‘Ssshh – you’ll scare them away’

millarBen Myers is waiting for the great British Gypsy novel. His point is that Gypsies and Travellers are generally portrayed as either romantic outsiders or freeloading scum. The problem is that not enough is known to shake people’s preconceptions. I know that the people we call ‘Gypsies’ are made up of old-school Gypsies, Irish Travellers, ravers and Show People, but no more than that.

From Myers’s piece:

Despite often making for the most memorable fictional characters, past fictional portraits of Gypsy culture have relied on speculation and urban myth as source material and suffered from cliché and stereotyping as a result.

For Myers, ‘there is a great British Gypsy novel still to be written’. There is already one out there – Martin Millar’s Love and Peace with Melody Paradise. 

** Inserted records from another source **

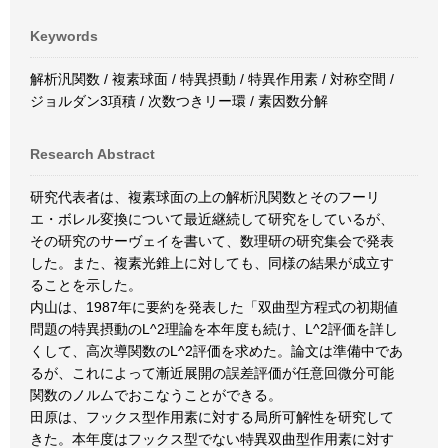
Keywords
解析汎関数 / 複素球面 / 特異摂動 / 特異作用素 / 対称空間 /
ジョルダン3項積 / 次数つきリー環 / 素因数分解
Research Abstract
研究代表者は、複素球面の上の解析汎関数とそのフーリ
エ・ボレル変換について最近継続して研究をしているが、
その研究のサーヴェイを書いて、数理研の研究集会で発表
した。また、複素光錐上に対しても、同様の結果が成立す
ることを示した。
内山は、1987年に要約を発表した「双曲型方程式の初期値
問題の特異摂動のL^2理論を本年度も続け、L^2評価を詳し
くして、高次導関数のL^2評価を求めた。論文は準備中であ
るが、これによって漸近展開の誤差評価が任意回微分可能
関数のノルムでおこなうことができる。
田原は、フックス型作用素に対する局所可解性を研究して
きた。本年度はフックス型でない特異双曲型作用素に対す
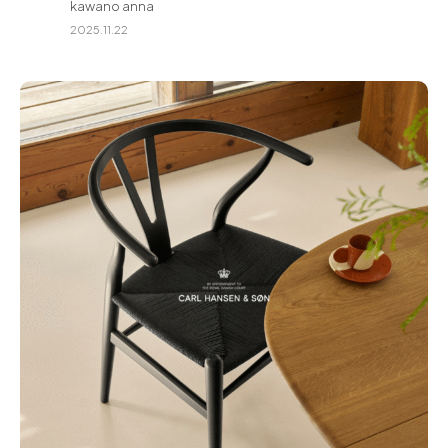
kawano anna
for Business
2025.11.22
Recruit
Contact
フラッグシップストア
0965-52-0323
熊本店
096-274-8175
Arv
0965-45-9282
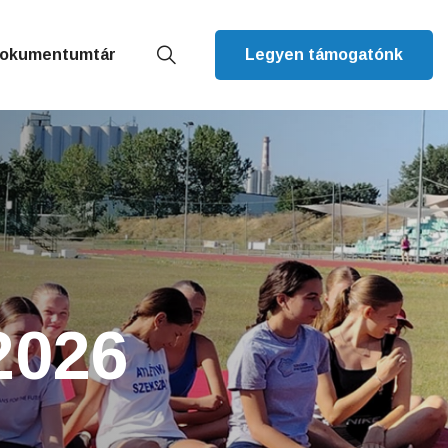
okumentumtár
Legyen támogatónk
2026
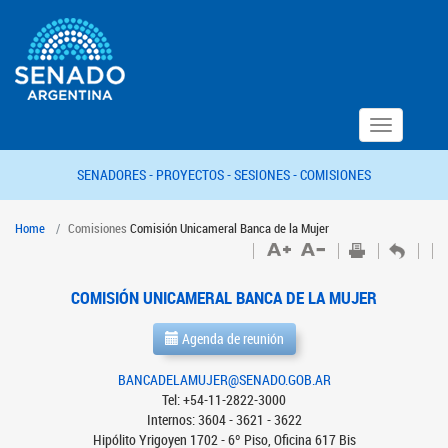
Toggle
navigation
SENADORES -
PROYECTOS -
SESIONES -
COMISIONES
Home
Comisiones
Comisión Unicameral Banca de la Mujer
COMISIÓN UNICAMERAL BANCA DE LA MUJER
Agenda de reunión
BANCADELAMUJER@SENADO.GOB.AR
Tel: +54-11-2822-3000
Internos: 3604 - 3621 - 3622
Hipólito Yrigoyen 1702 - 6º Piso, Oficina 617 Bis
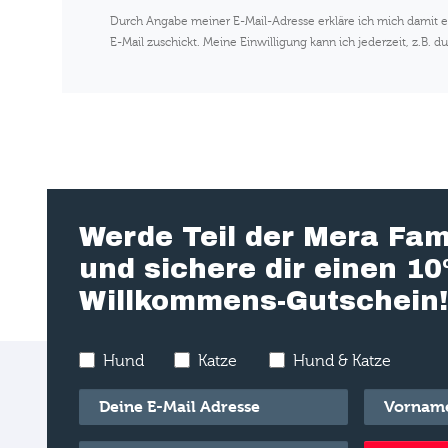
Durch Angabe meiner E-Mail-Adresse erkläre ich mich damit
E-Mail zuschickt. Meine Einwilligung kann ich jederzeit, z.B
Werde Teil der Mera Fam
und sichere dir einen 1
Willkommens-Gutschein!
Hund
Katze
Hund & Katze
E-Mail
*
Vorname
*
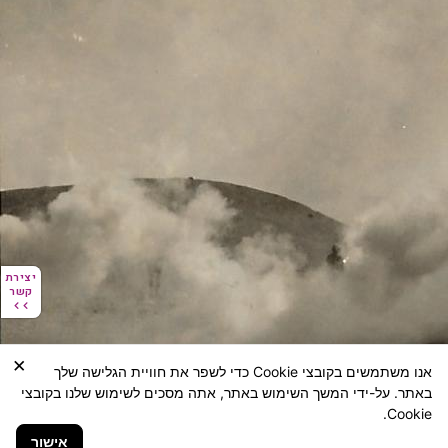
יצירת
יצירת
קשר
קשר
×
אנו משתמשים בקובצי Cookie כדי לשפר את חוויית הגלישה שלך
באתר. על-ידי המשך השימוש באתר, אתה מסכים לשימוש שלנו בקובצי
Cookie.
אישור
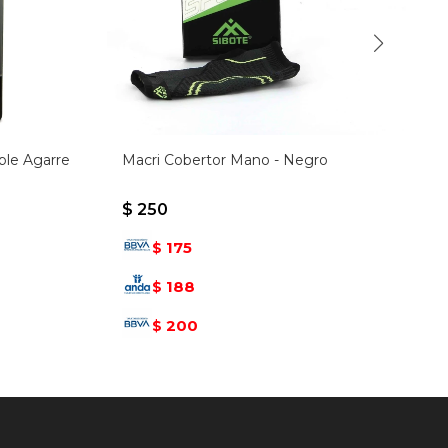
ble Agarre
Macri Cobertor Mano - Negro
$
250
175
$
188
$
200
$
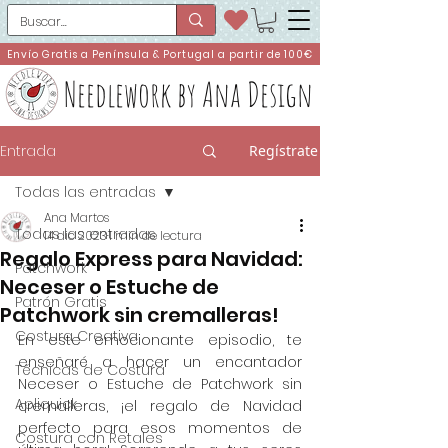
Envío Gratis a Península & Portugal a partir de 100€
Needlework by Ana Design
Entrada
Regístrate
Todas las entradas
Ana Martos
Todas las entradas
14 dic 2023
1 min de lectura
Regalo Express para Navidad:
Patchwork
Neceser o Estuche de
Patrón Gratis
Patchwork sin cremalleras!
Costura Creativa
En este emocionante episodio, te 
enseñaré a hacer un encantador 
Técnicas de Costura
Neceser o Estuche de Patchwork sin 
Apliquick
cremalleras, ¡el regalo de Navidad 
perfecto para esos momentos de 
Costura con Retales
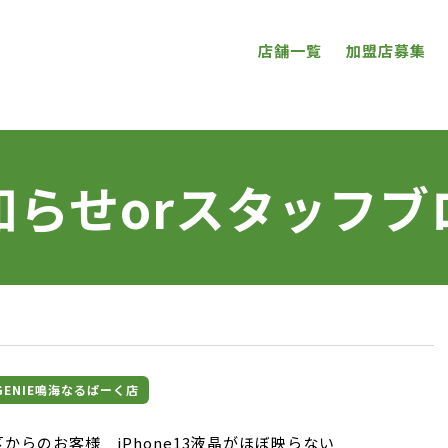
店舗一覧
加盟店募集
知らせorスタッフブ
理GENIE鳴海なるぱーく店
からのお客様 iPhone13液晶がほぼ映らない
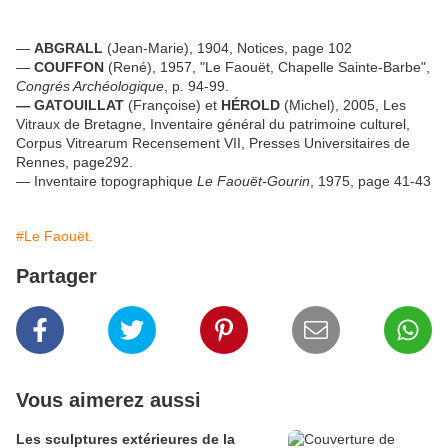
—
ABGRALL
(Jean-Marie), 1904, Notices, page 102
—
COUFFON
(René), 1957, "Le Faouët, Chapelle Sainte-Barbe",
Congrés Archéologique
, p. 94-99.
— GATOUILLAT
(Françoise) et
HÉROLD
(Michel), 2005, Les
Vitraux de Bretagne, Inventaire général du patrimoine culturel,
Corpus Vitrearum Recensement VII, Presses Universitaires de
Rennes, page292.
— Inventaire topographique
Le Faouët-Gourin
, 1975, page 41-43
#Le Faouët.
Partager
Vous aimerez aussi
Les sculptures extérieures de la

The book follows an attempt by the eponymous traveller heroine to set up a free festival that will unite seven feuding road clans. Every style and shape of traveller life is there, from militant activists to unicorn hunters. The novel is set in the mid-nineties, in the wake of CJA ’94, when the government really started cracking down on people trying to have a good time. One of the characters shows a film of police beating harmless demonstrators into the churning mud.

But this is all strictly background. Millar’s influences are Jane Austen and Charles Dickens and the story is really a romantic social comedy transported to the underground. Melody Paradise is Millar’s Emma Thompson, a beautiful romantic who just wants everyone to be as happy as she is. It’s out of print, unbelievably, but you can still get secondhand copies.